Image showing major Mississippian and Oneota sites in Wisconsin
Map of major Mississippian and Oneota sites in Wisconsin
By the time Mississippian ideas reached Wisconsin they had been adapted into a uniquely Wisconsin form of Mississippian. People didn't want to give up some of their Woodland ways so they blended the Mississippian ways with their existing Woodland ways. Remember, everyone doesn't just leave the state and new people with new ideas move in. Instead the Woodland tradition was still in Wisconsin. Woodland people were in the state when Mississippian ideas were brought in, either by the migration of people bringing their unique Mississippian ways of doing things or Woodland people bringing back ideas from trade or travel to Mississippian territories. This meant that Woodland traditions were adapted to include aspects of the Mississippian traditions. It is not known whether this occurred as a peaceful transition or whether it may have been met with resistance and conflict. However the transition took place, the presence of the Mississippian Tradition in Wisconsin was short-lived, only about 200 years, and overlaps the end of the Late Woodland period.
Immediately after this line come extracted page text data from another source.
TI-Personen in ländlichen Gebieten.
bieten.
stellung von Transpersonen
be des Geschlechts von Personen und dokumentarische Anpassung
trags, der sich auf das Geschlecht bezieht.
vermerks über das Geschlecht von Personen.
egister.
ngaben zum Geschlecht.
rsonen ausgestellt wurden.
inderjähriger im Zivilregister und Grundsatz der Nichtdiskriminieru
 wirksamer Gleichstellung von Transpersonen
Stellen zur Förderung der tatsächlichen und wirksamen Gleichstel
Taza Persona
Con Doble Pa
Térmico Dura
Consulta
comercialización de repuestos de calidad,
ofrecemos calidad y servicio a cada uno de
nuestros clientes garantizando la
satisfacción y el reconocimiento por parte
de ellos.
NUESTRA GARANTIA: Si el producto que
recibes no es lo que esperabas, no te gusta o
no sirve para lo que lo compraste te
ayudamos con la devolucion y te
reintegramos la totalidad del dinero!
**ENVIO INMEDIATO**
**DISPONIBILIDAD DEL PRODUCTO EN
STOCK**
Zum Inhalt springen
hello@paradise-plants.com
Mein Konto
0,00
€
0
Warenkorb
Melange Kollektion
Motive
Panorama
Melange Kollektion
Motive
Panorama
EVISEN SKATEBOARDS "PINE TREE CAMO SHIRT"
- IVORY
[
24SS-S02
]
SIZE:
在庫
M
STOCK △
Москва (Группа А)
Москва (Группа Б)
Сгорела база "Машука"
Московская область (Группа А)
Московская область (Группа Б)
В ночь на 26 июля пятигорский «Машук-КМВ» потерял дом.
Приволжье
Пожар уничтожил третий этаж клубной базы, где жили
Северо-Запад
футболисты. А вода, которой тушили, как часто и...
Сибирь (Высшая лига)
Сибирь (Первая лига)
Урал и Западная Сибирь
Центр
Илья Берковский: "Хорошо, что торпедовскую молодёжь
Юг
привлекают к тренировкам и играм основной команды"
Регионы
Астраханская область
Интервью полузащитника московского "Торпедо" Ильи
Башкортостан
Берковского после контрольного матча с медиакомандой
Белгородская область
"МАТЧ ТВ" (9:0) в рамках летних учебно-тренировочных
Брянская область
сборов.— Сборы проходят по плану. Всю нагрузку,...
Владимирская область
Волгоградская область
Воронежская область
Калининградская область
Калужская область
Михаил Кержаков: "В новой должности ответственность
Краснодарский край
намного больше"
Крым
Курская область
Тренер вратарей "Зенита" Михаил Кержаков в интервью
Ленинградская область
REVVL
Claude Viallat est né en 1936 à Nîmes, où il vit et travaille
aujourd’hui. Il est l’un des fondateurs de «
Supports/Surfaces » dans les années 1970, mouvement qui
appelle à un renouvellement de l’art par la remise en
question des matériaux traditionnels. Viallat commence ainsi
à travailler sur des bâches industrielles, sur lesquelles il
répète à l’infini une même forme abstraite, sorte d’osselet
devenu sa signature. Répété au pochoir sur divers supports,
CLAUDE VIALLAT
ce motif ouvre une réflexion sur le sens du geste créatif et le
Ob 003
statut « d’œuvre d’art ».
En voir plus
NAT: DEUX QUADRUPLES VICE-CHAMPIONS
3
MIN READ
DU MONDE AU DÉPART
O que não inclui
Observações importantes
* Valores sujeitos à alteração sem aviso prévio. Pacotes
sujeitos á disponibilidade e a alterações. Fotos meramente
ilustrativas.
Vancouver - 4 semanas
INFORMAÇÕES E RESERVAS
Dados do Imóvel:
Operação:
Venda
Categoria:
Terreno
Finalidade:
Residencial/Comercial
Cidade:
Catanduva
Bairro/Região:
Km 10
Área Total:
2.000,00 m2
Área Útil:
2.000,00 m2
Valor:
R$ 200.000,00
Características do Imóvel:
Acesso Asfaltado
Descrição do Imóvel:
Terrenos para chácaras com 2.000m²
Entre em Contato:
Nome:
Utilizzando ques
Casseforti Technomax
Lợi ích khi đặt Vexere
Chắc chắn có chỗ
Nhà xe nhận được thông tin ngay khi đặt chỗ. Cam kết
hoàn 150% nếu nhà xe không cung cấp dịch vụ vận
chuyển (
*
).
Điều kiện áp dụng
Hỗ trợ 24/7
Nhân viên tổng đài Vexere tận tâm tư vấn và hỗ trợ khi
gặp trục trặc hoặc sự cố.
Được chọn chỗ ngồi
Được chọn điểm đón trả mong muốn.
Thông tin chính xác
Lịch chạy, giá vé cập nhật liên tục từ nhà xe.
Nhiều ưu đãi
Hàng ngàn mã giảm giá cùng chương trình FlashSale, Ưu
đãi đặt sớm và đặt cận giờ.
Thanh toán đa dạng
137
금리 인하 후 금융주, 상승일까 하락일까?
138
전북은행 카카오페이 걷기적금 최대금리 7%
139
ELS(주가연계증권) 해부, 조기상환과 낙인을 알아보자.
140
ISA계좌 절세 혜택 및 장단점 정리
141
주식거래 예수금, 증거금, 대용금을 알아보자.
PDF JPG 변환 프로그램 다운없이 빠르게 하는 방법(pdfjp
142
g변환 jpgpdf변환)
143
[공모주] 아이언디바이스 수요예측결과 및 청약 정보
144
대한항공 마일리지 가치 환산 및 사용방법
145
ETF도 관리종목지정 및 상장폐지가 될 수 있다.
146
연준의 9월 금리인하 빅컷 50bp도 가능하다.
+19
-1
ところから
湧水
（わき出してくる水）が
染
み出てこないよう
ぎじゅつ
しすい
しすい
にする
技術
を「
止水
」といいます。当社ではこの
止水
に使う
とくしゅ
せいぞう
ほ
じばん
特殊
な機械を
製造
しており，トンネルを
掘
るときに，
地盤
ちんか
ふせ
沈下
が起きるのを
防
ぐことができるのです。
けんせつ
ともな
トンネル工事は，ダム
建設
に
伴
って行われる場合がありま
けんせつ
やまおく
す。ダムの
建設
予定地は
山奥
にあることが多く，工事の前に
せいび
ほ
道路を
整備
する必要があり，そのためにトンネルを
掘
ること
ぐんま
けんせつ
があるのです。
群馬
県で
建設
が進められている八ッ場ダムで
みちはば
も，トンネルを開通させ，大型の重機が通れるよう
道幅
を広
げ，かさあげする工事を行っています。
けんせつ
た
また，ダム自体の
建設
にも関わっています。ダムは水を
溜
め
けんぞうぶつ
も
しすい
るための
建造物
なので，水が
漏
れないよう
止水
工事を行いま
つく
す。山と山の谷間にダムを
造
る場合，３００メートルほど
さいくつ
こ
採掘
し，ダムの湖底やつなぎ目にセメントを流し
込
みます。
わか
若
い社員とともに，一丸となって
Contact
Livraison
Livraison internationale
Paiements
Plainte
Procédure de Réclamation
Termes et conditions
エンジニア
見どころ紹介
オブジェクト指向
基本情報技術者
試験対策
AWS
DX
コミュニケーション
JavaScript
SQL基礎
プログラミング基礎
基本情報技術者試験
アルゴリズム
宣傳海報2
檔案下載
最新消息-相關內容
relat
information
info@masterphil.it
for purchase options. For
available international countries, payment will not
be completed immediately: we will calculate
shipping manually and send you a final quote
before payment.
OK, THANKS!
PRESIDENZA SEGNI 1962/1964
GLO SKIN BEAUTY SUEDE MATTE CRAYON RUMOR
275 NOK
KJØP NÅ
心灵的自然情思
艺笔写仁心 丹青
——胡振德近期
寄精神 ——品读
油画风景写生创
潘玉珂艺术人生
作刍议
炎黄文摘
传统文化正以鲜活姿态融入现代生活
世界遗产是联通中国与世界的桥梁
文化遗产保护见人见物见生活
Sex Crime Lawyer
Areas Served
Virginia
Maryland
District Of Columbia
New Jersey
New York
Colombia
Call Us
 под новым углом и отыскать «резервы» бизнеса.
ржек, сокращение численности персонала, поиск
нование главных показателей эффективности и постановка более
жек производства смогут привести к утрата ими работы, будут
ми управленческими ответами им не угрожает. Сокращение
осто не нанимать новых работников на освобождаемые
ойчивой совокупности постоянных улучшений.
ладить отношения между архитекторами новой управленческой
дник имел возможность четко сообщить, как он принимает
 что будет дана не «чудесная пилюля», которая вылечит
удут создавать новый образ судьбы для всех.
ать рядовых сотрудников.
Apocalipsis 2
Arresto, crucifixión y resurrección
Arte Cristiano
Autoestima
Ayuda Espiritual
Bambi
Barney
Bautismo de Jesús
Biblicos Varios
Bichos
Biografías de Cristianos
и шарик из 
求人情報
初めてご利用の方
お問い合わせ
What was Mississippian life like in Wisconsin? How was it different from the Woodland tradition? The climate and environment were similar to today. There were fewer trees and more prairies in southern Wisconsin. The big changes were that people began farming, they lived in large villages and there was now a ruling class. Some things that archaeologists encounter that indicate changes from Woodland ways include large platform mounds, changes in pottery construction and design, and the appearance of exotic trade goods such as marine shell beads from the Gulf coast, and catlinite or pipestone from western Minnesota.